Bethel, New York (USA) (AFP)

It was exactly 50 years ago: Les Poinelli hitch-hiked to the Woodstock festival he had heard on the radio, where he was going to meet the woman of his life.

This weekend, he returned to the small, rural town of Bethel, in northwestern New York, which has so marked its existence, like hundreds of aging hippies wearing faded t-shirts, flower crowns and suede fringed jackets. , emblematic of the era of "Peace and Love".

"You could not help feeling overwhelmed by the crowds, overwhelmed by the generosity of people," recalls Poinelli, 19 years old at the time, from where the legendary scene where legends of rock like Jimi Hendrix, Janis Joplin and Santana in front of nearly half a million people.

He remembers that after spending the weekend with his new sweetheart Gail, they went behind the stage, where Joe Cocker had just started playing, to say goodbye.

"I gave him a kiss on the cheek, and it was our only sexual adventures of the weekend," he says, smiling, with the tickets of the time, which he had framed .

Two years after dancing together to the sounds of classic bands like Creedence Clearwater Revival and Canned Heat, Gail and Les were getting married. They were going to have five children and 12 grandchildren together.

- Kissing Janis Joplin -

A cult festival for an entire generation, from August 15 to 18, 1969, Woodstock saw close to 500,000 people in the alfalfa fields of the picturesque Catskills region. Despite torrential rain, they partied and often used drugs or made love in a rare atmosphere of freedom and carelessness.

Despite the mud, the lack of food, and the risk of overdose, the festival remained a symbol of hope sharp with a decade rich in assassinations and riots, against the backdrop of the Vietnam War.

The site is now run by the Bethel Woods Center for the Arts, which regularly hosts concerts and runs a museum in memory of the festival.

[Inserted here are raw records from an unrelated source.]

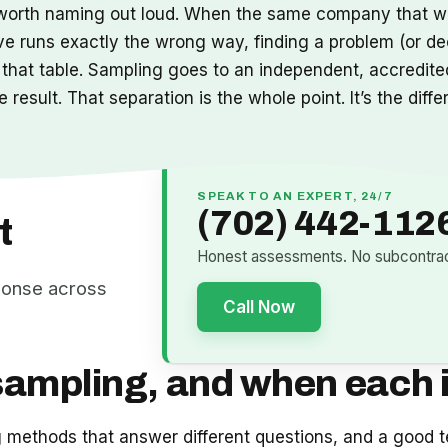
it’s worth naming out loud. When the same company that w
ve runs exactly the wrong way, finding a problem (or de
 that table. Sampling goes to an independent, accredited
result. That separation is the whole point. It’s the diff
SPEAK TO AN EXPERT, 24/7
(702) 442-112
t
Honest assessments. No subcontract
ponse across
Call Now
sampling, and when each i
ng methods that answer different questions, and a good t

Celebrations for the 50th anniversary kicked off Thursday night: the folk musician Arlo Guthrie, son of Woody Guthrie, who had performed in 1969 when he was just 22, was to open the ball, followed by Ringo Starr over the weekend. , Santana, John Fogerty of Creedence Clearwater Revival.

Biker, RJ Pinto goes on pilgrimage almost every year to Bethel, to find the atmosphere of 50 years ago.

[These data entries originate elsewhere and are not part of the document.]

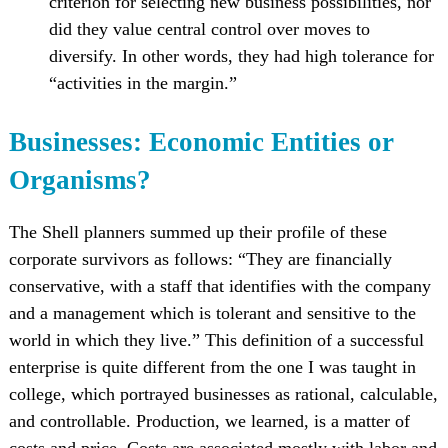
criterion for selecting new business possibilities, nor
did they value central control over moves to
diversify. In other words, they had high tolerance for
“activities in the margin.”
Businesses: Economic Entities or
Organisms?
The Shell planners summed up their profile of these
corporate survivors as follows: “They are financially
conservative, with a staff that identifies with the company
and a management which is tolerant and sensitive to the
world in which they live.” This definition of a successful
enterprise is quite different from the one I was taught in
college, which portrayed businesses as rational, calculable,
and controllable. Production, we learned, is a matter of
costs and price. Costs are associated mostly with labor and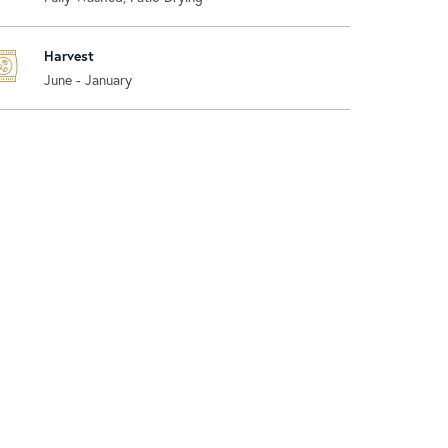
Harvest
June - January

"Peace, music and love are really there," he says emphatically. "It was a global phenomenon."

Pinto claims to have seen everything in 1969, despite the widespread chaos that was the festival. But he mostly remembers a kiss to Janis Joplin.

"She touched me deeply," he says, sitting on his bike. "Janis was an amazing girl ... we stayed around her until I could take her hand and kiss her on the cheek."

- "Woodstock for eternity" -

Some came from far away to find the legendary spirit of Woodstock, like Patrick Depauw, who came specially from Belgium.

He was only 10 years old in 1969, but saw the Oscar winning film of 1970 that was to mark the festival as the high point of the hippie era.

"All my life has been impregnated by this event," said the 60-year-old man in a washed out t-shirt. "I had only one idea in my head, it was to realize my dream and to come for the 50th anniversary of Woodstock on the original site of the festival".

The spirit of Woodstock returns today, according to him, because "the events, whether on the American continent or in Europe, are disturbing (...) The world lacks more and more solidarity and this type of movement (promotes) solidarity. "

Before returning to Woodstock on Thursday, Les Poinelli went, as he does almost daily, to the grave of his wife, who died in 2016.

"From Woodstock to eternity," he says he has engraved on his tombstone.

Looking down on the hills surrounding Bethel, he adds, "This is where life began."